Kategorie
Autor:innen
Jahr

Mit Kopftuch für das Frauenstimmrecht

Mit Petra Volpes in der Ostschweiz gedrehtem Film «Die göttliche Ordnung» sind am Donnerstag die Solothurner Filmtage gestartet. Er zeichnet ein holzschnittartiges Schweiz-Bild von damals – mit Pointe für heute.
Von  Andreas Kneubühler
Marie Leuenberger und Max Simonischek vor dem Dorfbrunnen in Trogen.

Gedreht wurde fast nur in der Ostschweiz –  in Trogen, Appenzell, Gais, Herisau, Flawil oder in einem Coiffeursalon in St Gallen. Den Anfang aber machen Symbolbilder der 68er-Bewegung, wie sie auch von «10vor10» immer wieder gerne gezeigt werden. Sie sagen: Summer of Love. Peace. Happiness. Aber auch: Women’s Liberation.

Dann der harte Schnitt und wir sind unverkennbar im winterlichen Trogen. Aber eigentlich doch nicht. Denn Trogen dient nur dem Lokalkolorit und steht – eher unverdient – exemplarisch für ein rückständiges, ländlich-bäuerliches Dorf in der Deutschschweiz der 1970er-Jahre. Dort ist alles wie schon immer: Die Frauen gehören an den Herd, die Männer an die Arbeit. Die göttliche Ordnung eben. Der hässige Patriarch in seinen Finken liest den «Blick» und holt sich selber kein Bier aus dem Kühlschrank.

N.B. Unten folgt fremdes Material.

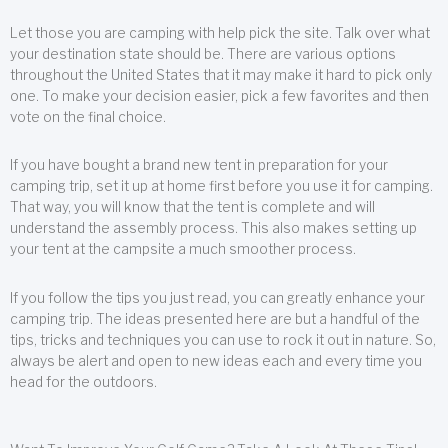
Let those you are camping with help pick the site. Talk over what
your destination state should be. There are various options
throughout the United States that it may make it hard to pick only
one. To make your decision easier, pick a few favorites and then
vote on the final choice.
If you have bought a brand new tent in preparation for your
camping trip, set it up at home first before you use it for camping.
That way, you will know that the tent is complete and will
understand the assembly process. This also makes setting up
your tent at the campsite a much smoother process.
If you follow the tips you just read, you can greatly enhance your
camping trip. The ideas presented here are but a handful of the
tips, tricks and techniques you can use to rock it out in nature. So,
always be alert and open to new ideas each and every time you
head for the outdoors.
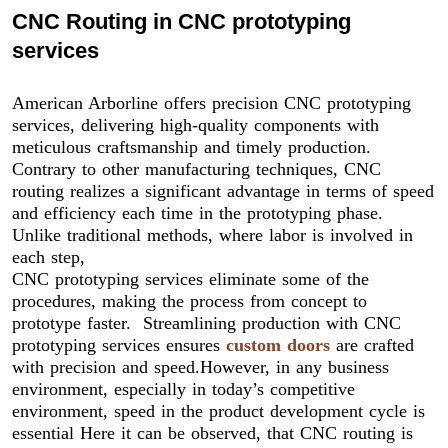
CNC Routing in CNC prototyping
services
American Arborline offers precision CNC prototyping
services, delivering high-quality components with
meticulous craftsmanship and timely production.
Contrary to other manufacturing techniques, CNC
routing realizes a significant advantage in terms of speed
and efficiency each time in the prototyping phase.
Unlike traditional methods, where labor is involved in
each step,
CNC prototyping services eliminate some of the
procedures, making the process from concept to
prototype faster. Streamlining production with CNC
prototyping services ensures
custom doors
are crafted
with precision and speed.However, in any business
environment, especially in today’s competitive
environment, speed in the product development cycle is
essential Here it can be observed, that CNC routing is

Wofür hat er eine Schwiegertochter?

Die Bösen und die Guten

Es gibt viele Varianten, wie man den langen politischen Kampf der Frauen in der Schweiz um das Stimm- und Wahlrecht verfilmen könnte. Petra Volpe (Traumland, Drehbuch der erfolgreichen Heidi-Verfilmung) hat sich für eine Komödie nach skandinavischem Muster entschieden, die auch auf dem internationalen Filmmarkt  bestehen soll – und daraus ergibt sich alles weitere.

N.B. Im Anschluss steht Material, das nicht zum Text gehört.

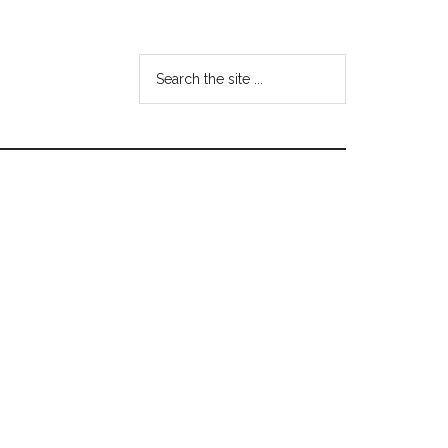
Search
the
site
...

Beispielsweise, dass die Figuren eher holzschnittartig gezeichnet sind. Da gibt es den nicht unleidigen Ehemann, der aber zu angepasst ist. Ein anderer ist unglücklich, redet nicht darüber und schlägt seine Frau. Die sprücheklopfenden Frauenverachter kommen vor. Die Teenager-Tochter, die einen Rocker liebt, wird administrativ verwahrt. Die Gegnerin des Frauenstimmrechts hat einen verkniffenen Mund und steht der Vormundschaftsbehörde vor.

 

Auf der Seite der Guten steht die aufmüpfige Alte. Wenn Stephanie Glaser noch leben würde, wäre das ihre Rolle. Aber Sibylle Brunner (Marcel Gislers Rosie) machte das eher noch besser. Die Hauptfigur Nora Ruckstuhl, gespielt von Marie Leuenberger, holt in wenigen szenischen Einstellungen die ganze Emanzipationsgeschichte und die sexuelle Revolution nach. Sie liest Betty Friedan und das Eherecht, und schon bald nimmt sie an einer Frauen-Demo in Zürich teil.

Es gibt eine Szene am Anfang des Films, in der Nora gefilmt wird, wie sie mit dem Velo fährt, allem davonfährt. Die Kamera fängt für wenige Momente das Gefühl von Freiheit und Autonomie ein. Das dauert, bis sie ihr Ziel erreicht: den Hof, in dem die Grossfamilie im Unfrieden aufeinanderhockt und es keine andere Welt zu geben scheint als diejenige von gestern und vorgestern.

Vordergrund mit Hintersinn

Auch wenn Volpe die aufgebaute Beklemmung regelmässig und manchmal etwas gar routiniert mit einem Gag auflöst und so bei der Premiere in Solothurn immer wieder Lacher abholt, löst sich das Thema des Films dann doch nicht in Harmlosigkeit auf.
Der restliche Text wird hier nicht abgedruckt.